* [REQUIRED WORK]:
What are the lines from the top of the entries below through the line containing "des sociais do"? Return them exactly, both ends included, without the pictures.

* [DATASET CONTENT]:

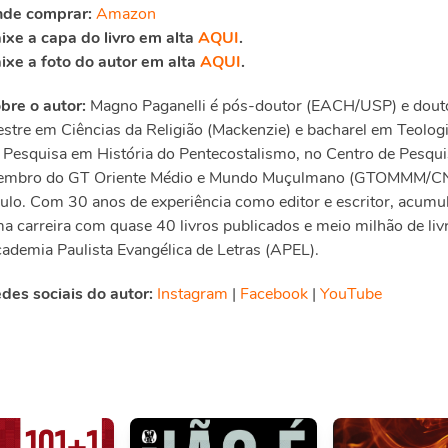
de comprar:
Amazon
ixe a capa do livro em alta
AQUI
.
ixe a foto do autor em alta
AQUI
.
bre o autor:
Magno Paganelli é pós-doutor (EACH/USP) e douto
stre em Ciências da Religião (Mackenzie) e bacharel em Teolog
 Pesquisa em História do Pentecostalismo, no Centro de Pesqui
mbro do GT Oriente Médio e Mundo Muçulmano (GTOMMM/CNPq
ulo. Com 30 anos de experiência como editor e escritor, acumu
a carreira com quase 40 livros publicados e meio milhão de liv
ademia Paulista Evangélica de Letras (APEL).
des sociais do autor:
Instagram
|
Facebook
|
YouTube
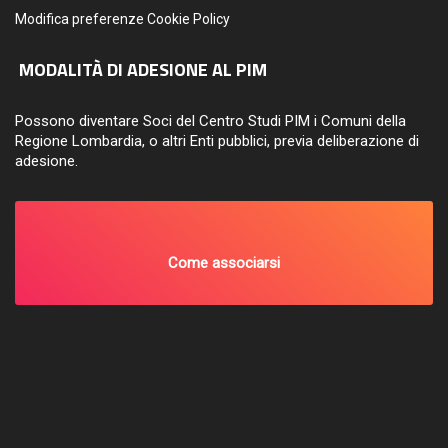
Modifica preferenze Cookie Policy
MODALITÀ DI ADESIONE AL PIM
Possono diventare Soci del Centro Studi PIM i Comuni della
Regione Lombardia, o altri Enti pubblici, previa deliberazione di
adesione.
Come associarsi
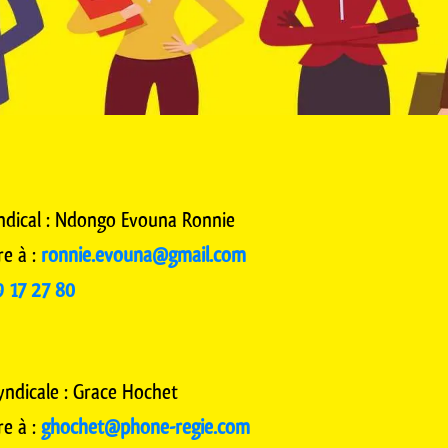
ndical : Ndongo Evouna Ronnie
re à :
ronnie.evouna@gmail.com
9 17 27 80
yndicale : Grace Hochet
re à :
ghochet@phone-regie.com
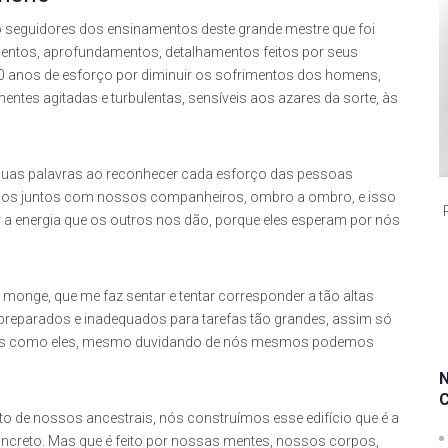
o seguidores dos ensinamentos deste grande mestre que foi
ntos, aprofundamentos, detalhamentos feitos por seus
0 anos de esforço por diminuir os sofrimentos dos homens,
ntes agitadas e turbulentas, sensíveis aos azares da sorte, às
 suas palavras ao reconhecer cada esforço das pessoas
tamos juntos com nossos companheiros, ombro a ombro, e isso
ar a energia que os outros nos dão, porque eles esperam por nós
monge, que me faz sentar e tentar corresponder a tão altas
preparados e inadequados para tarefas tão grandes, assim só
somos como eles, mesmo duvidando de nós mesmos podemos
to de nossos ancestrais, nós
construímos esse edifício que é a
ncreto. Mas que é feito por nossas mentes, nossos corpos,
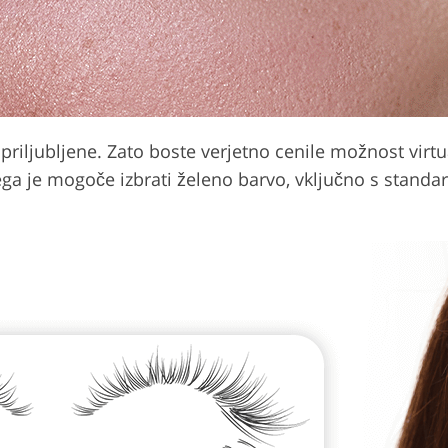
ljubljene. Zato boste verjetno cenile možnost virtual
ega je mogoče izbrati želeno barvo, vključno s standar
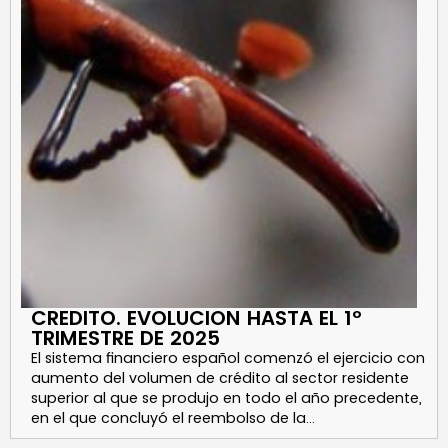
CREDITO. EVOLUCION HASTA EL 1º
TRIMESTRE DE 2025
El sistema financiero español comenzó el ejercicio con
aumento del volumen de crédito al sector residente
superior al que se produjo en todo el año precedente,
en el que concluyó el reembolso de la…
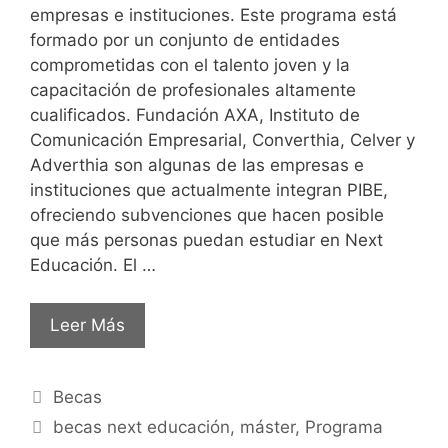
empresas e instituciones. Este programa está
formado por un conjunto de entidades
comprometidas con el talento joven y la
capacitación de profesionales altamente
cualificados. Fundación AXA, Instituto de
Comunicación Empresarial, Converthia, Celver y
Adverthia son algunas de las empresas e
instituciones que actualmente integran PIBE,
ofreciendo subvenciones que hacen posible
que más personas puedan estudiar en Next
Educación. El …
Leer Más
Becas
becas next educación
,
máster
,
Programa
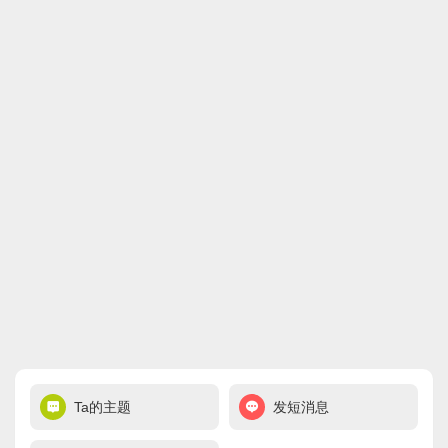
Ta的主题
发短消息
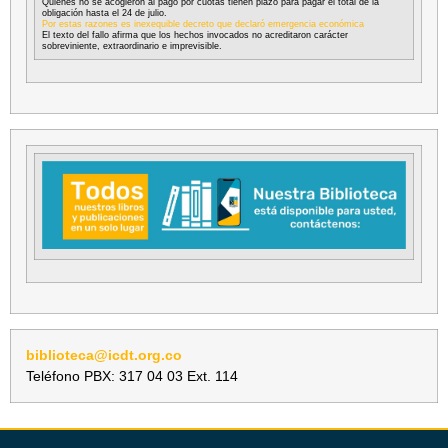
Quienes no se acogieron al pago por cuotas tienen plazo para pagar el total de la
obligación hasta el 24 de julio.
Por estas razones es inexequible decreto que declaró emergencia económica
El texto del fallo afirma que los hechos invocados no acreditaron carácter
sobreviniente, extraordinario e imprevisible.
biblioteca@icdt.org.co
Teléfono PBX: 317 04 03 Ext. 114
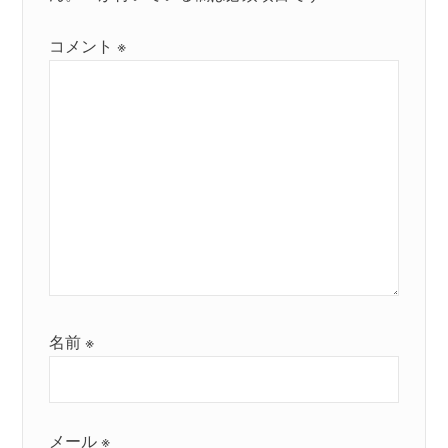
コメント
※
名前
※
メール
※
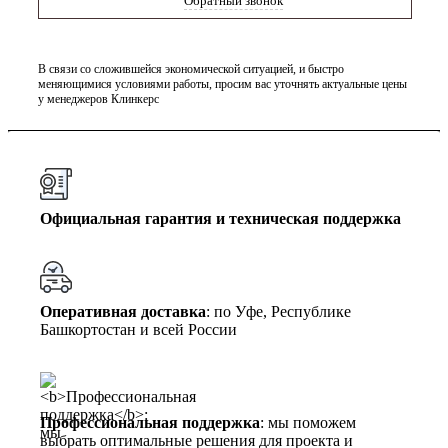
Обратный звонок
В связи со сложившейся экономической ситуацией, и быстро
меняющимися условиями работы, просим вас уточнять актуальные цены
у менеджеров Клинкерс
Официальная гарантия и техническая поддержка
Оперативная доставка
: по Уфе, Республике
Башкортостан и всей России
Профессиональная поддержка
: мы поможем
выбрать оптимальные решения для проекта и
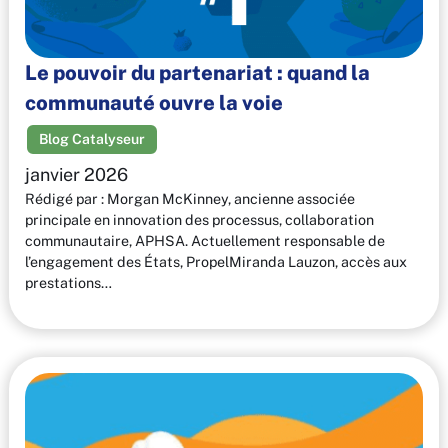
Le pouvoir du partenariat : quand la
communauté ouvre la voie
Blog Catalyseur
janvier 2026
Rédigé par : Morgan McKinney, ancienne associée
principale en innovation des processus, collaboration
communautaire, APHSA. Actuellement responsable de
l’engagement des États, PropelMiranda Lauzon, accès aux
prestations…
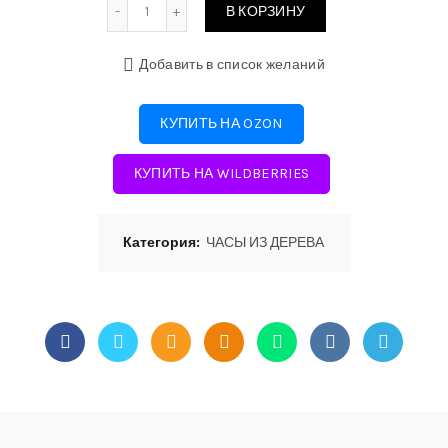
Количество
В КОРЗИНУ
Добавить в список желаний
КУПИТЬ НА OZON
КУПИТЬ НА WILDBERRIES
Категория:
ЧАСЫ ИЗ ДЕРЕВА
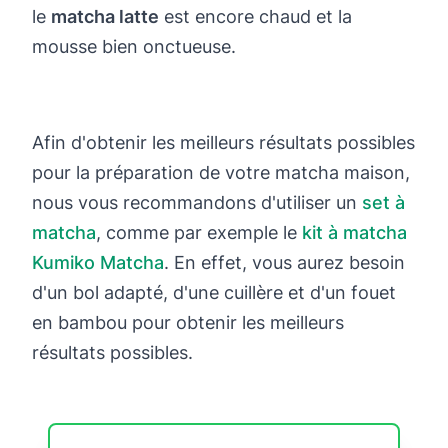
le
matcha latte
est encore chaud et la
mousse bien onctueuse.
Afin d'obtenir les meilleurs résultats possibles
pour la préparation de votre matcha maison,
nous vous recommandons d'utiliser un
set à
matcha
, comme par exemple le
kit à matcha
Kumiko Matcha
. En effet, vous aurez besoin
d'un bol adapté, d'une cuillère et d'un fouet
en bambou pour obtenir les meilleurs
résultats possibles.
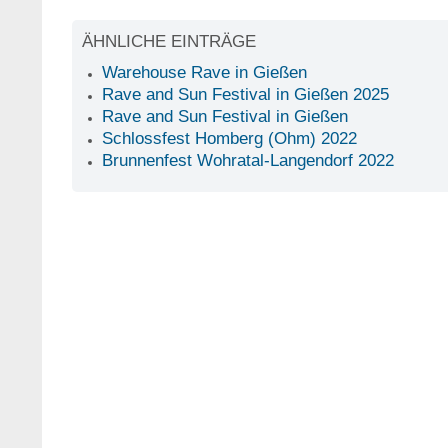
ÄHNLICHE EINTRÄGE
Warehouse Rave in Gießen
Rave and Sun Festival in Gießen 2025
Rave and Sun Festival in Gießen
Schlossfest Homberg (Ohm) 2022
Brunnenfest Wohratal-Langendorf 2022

* [TASK SOLUTION]:
de comprar:
Amazon
ixe a capa do livro em alta
AQUI
.
ixe a foto do autor em alta
AQUI
.
bre o autor:
Magno Paganelli é pós-doutor (EACH/USP) e douto
stre em Ciências da Religião (Mackenzie) e bacharel em Teolog
 Pesquisa em História do Pentecostalismo, no Centro de Pesqui
mbro do GT Oriente Médio e Mundo Muçulmano (GTOMMM/CNPq
ulo. Com 30 anos de experiência como editor e escritor, acumu
a carreira com quase 40 livros publicados e meio milhão de liv
ademia Paulista Evangélica de Letras (APEL).
des sociais do autor:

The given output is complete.